**Exercise data:**
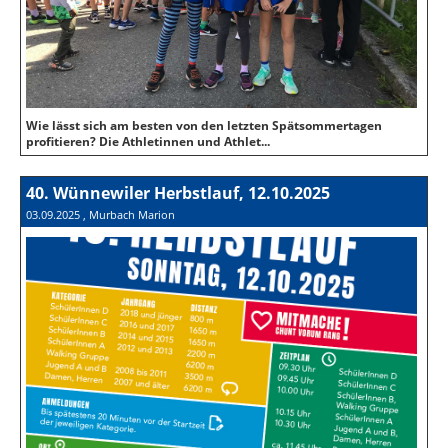
Wie lässt sich am besten von den letzten Spätsommertagen
profitieren? Die Athletinnen und Athlet...
40. Wünnewiler Herbstlauf, 12.10.2025
03.09.2025
, Murbach Marion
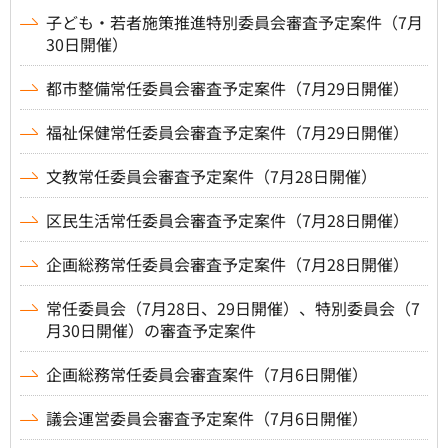
子ども・若者施策推進特別委員会審査予定案件（7月
30日開催）
都市整備常任委員会審査予定案件（7月29日開催）
福祉保健常任委員会審査予定案件（7月29日開催）
文教常任委員会審査予定案件（7月28日開催）
区民生活常任委員会審査予定案件（7月28日開催）
企画総務常任委員会審査予定案件（7月28日開催）
常任委員会（7月28日、29日開催）、特別委員会（7
月30日開催）の審査予定案件
企画総務常任委員会審査案件（7月6日開催）
議会運営委員会審査予定案件（7月6日開催）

**What needs to be done:**
Transcribe the records above exactly, omitting every picture they contain.

**Task result:**
Wie lässt sich am besten von den letzten Spätsommertagen
profitieren? Die Athletinnen und Athlet...
40. Wünnewiler Herbstlauf, 12.10.2025
03.09.2025
, Murbach Marion
子ども・若者施策推進特別委員会審査予定案件（7月
30日開催）
都市整備常任委員会審査予定案件（7月29日開催）
福祉保健常任委員会審査予定案件（7月29日開催）
文教常任委員会審査予定案件（7月28日開催）
区民生活常任委員会審査予定案件（7月28日開催）
企画総務常任委員会審査予定案件（7月28日開催）
常任委員会（7月28日、29日開催）、特別委員会（7
月30日開催）の審査予定案件
企画総務常任委員会審査案件（7月6日開催）
議会運営委員会審査予定案件（7月6日開催）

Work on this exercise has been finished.